Single-blossom hollyhocks are less frilly than their double-blossom family members. About 1/4-inch long, hollyhock seeds develop inside disc-shaped pods at the base of blossoms. Each pod contains a circle of seeds lined up like slides in a miniature photo carousel. The pods are ready to pick when their papery shell turns yellow or golden brown, according to Wuv’n Acres Gardens. Hollyhocks are known for cross-pollination and for transforming into different blossom colors from season to season, depending on the species with which they have crossed.
Happy Lights, or Alcea rosea, is a vivid mix of yellows, reds, pinks and white blossoms that are 5 inches across. It is "the most rust-resistant Alcea on the market and one of the heaviest bloomers," according to Gorge Top Gardens.
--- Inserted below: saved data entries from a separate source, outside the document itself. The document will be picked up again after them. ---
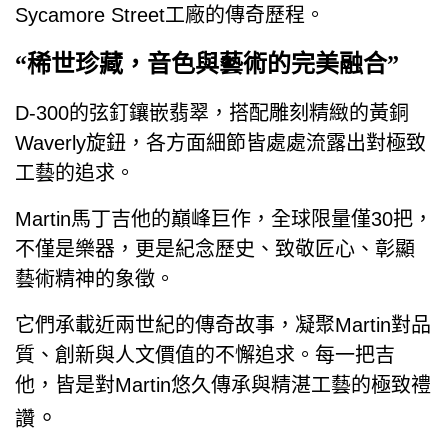
Sycamore Street工廠的傳奇歷程。
“稀世珍藏，音色與藝術的完美融合”
D-300的弦釘鑲嵌翡翠，搭配雕刻精緻的黃銅
Waverly旋鈕，各方面細節皆處處流露出對極致
工藝的追求。
Martin馬丁吉他的巔峰巨作，全球限量僅30把，
不僅是樂器，更是紀念歷史、致敬匠心、彰顯
藝術精神的象徵。
它們承載近兩世紀的傳奇故事，凝聚Martin對品
質、創新與人文價值的不懈追求。每一把吉
他，皆是對Martin悠久傳承與精湛工藝的極致禮
。
讚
Fig-leaved hollyhocks, or Alcea ficifolia, have distinctive foliage similar to the leaves of fig trees. As with Alcea rosea, they come in a variety of colors, including white, pink, red, copper, yellow and the deep maroon of Black Cherry Fig. Wuv’n Acres notes that ficifolias are said to be more resistant to rust disease than roseas. Perhaps this is part of what the website Annie’s Annuals and Perennials means when it says ficifolias are more vigorous. Overall, though, hollyhock rust can be minimized, according to Annie’s, by planting in full sun, removing rust-spotted leaves and avoiding overhead watering.
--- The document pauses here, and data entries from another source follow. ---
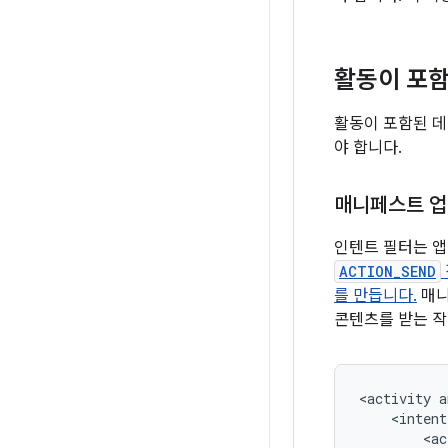
활동이 포함
활동이 포함된 데
야 합니다.
매니페스트 
인텐트 필터는 
ACTION_SEND
를 만듭니다.
매
콘텐츠를 받는 작
<activity
a
<ac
Similar to other hollyhocks, Alcea rugosas of many colors are attractive to butterflies and hummingbirds. One favorite for fluttering wildlife is the single yellow, an Alcea rugosa also known as Russian Hollyhock. It originated in Russia as its common name implies and has the crinkly leaves of rugosas. It pairs well with the lavender blossoms of catmint, or Nepeta, according to White Flower Farms. The floral spikes of most hollyhocks are tall; Alcea rugosa is no exception, reaching a height of 6 feet.